To this interesting culinary fusion, we must add two additional elements: the Moorish hand of the Arab cooks brought by the Spanish conquistadors, and the African slaves that arrived in large numbers two centuries later. So, from this ancient process, today's Peruvian cuisine was born. Dishes such as delicious Peruvian ceviche, archaic Creole "carapulcra", ox heart "anticuchos", Serrano tamale wrapped in achira leaves, and spicy chicken with aji are now famous creations in Peruvian cuisine.
Many of the restaurants in this neighborhood are located in large, European-style houses that were built during the 17th century. Many of these buildings feature colonial-style furnishings and metal chandeliers, which gives them a touch of upscale elegance. The traditional Creole restaurants serve meals in clay pots and old fashioned tableware. As soon as you walk in, you can sense enchanting aromas and spicy flavors, ensuring you that you're in the perfect place to savor great food. Don't forget to try tasty dishes such as spicy aji chicken, cau cau, Chorrillana-style meats, and carapulcra, among others.
The Chinese district of Lima has the largest concentration of people of Chinese descent in all South America. The first Chinese settlers arrived in Peru back in 1849 to work on the coastal farms, where workers were needed due to the release of African slaves. These workers brought with them their culture and rich culinary heritage.

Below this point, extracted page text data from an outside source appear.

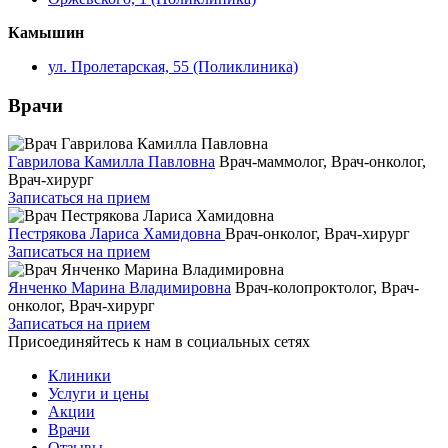
Камышин
ул. Пролетарская, 55 (Поликлиника)
Врачи
Гаврилова Камилла Павловна
Врач-маммолог, Врач-онколог,
Врач-хирург
Записаться на прием
Пестрякова Лариса Хамидовна
Врач-онколог, Врач-хирург
Записаться на прием
Янченко Марина Владимировна
Врач-колопроктолог, Врач-
онколог, Врач-хирург
Записаться на прием
Присоединяйтесь к нам в социальных сетях
Клиники
Услуги и цены
Акции
Врачи
Отзывы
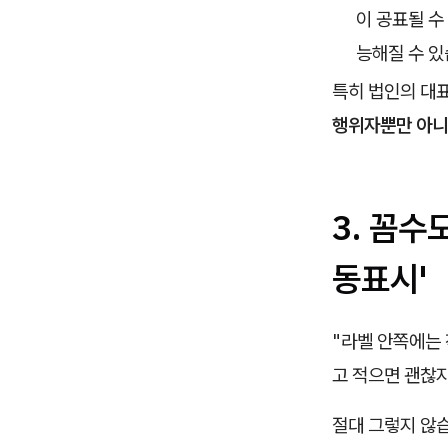
이 공표될 수
능해질 수 있
특히 법인의 대
행위자뿐만 아니
3. 꼼수
동표시'
"라벨 안쪽에는 작
고 적으면 괜찮지
절대 그렇지 않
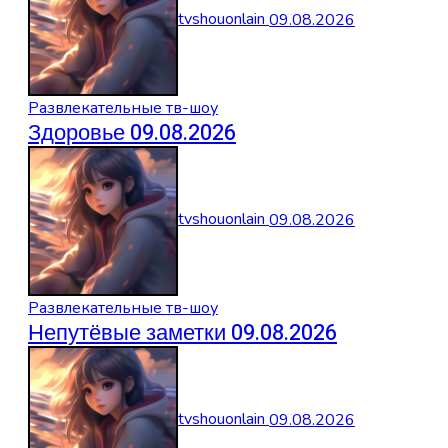
tvshouonlain
09.08.2026
Развлекательные тв-шоу
Здоровье 09.08.2026
tvshouonlain
09.08.2026
Развлекательные тв-шоу
Непутёвые заметки 09.08.2026
tvshouonlain
09.08.2026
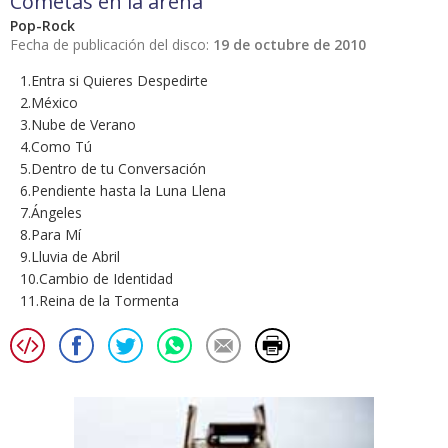
Cometas en la arena
Pop-Rock
Fecha de publicación del disco:
19 de octubre de 2010
1.Entra si Quieres Despedirte
2.México
3.Nube de Verano
4.Como Tú
5.Dentro de tu Conversación
6.Pendiente hasta la Luna Llena
7.Ángeles
8.Para Mí
9.Lluvia de Abril
10.Cambio de Identidad
11.Reina de la Tormenta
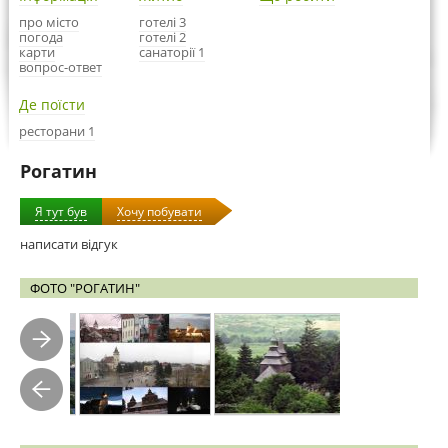
про місто
готелі 3
погода
готелі 2
карти
санаторії 1
вопрос-ответ
Де поїсти
ресторани 1
Рогатин
Я тут був
Хочу побувати
написати відгук
ФОТО "РОГАТИН"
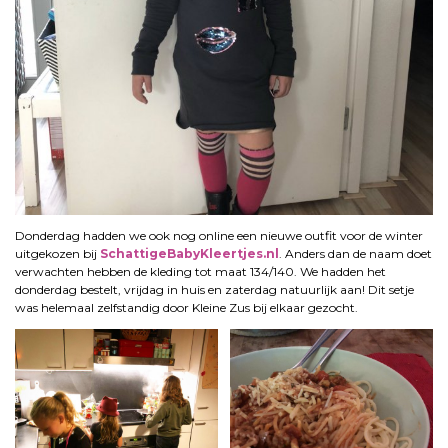
Donderdag hadden we ook nog online een nieuwe outfit voor de winter
uitgekozen bij
SchattigeBabyKleertjes.nl
. Anders dan de naam doet
verwachten hebben de kleding tot maat 134/140. We hadden het
donderdag bestelt, vrijdag in huis en zaterdag natuurlijk aan! Dit setje
was helemaal zelfstandig door Kleine Zus bij elkaar gezocht.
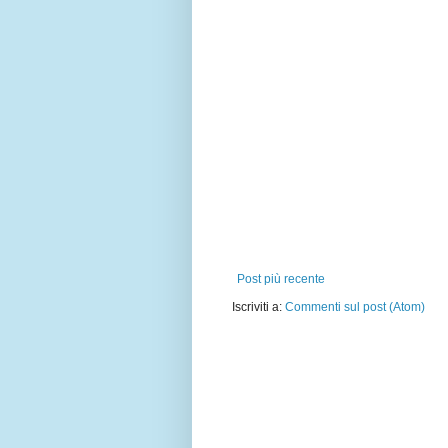
Post più recente
Iscriviti a:
Commenti sul post (Atom)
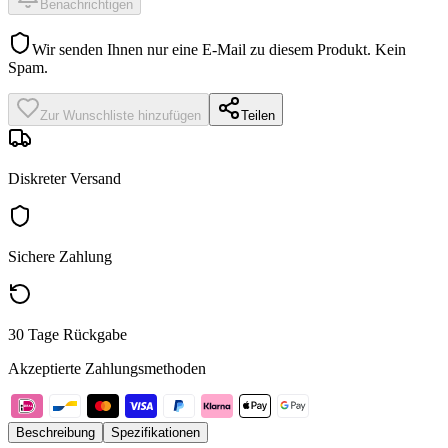
Benachrichtigen
Wir senden Ihnen nur eine E-Mail zu diesem Produkt. Kein
Spam.
Zur Wunschliste hinzufügen
Teilen
Diskreter Versand
Sichere Zahlung
30 Tage Rückgabe
Akzeptierte Zahlungsmethoden
Beschreibung
Spezifikationen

Today, there are a large number of shops and restaurants offering traditional Chinese and Cantonese food in the area. In contrast to Spanish cuisine, Chinese cooking methods did not mix with Inca culture and managed to retain their unique style of preparation. The sidewalks in this part of the city are full of oriental architecture and signs written in both Chinese and Spanish; you'll truly feel that you are walking through the streets of a small Chinese city. Enjoy classic dishes such as smoked duck, chicken with oyster sauce, sweet and sour pork, spring rolls and ginger chicken, among others.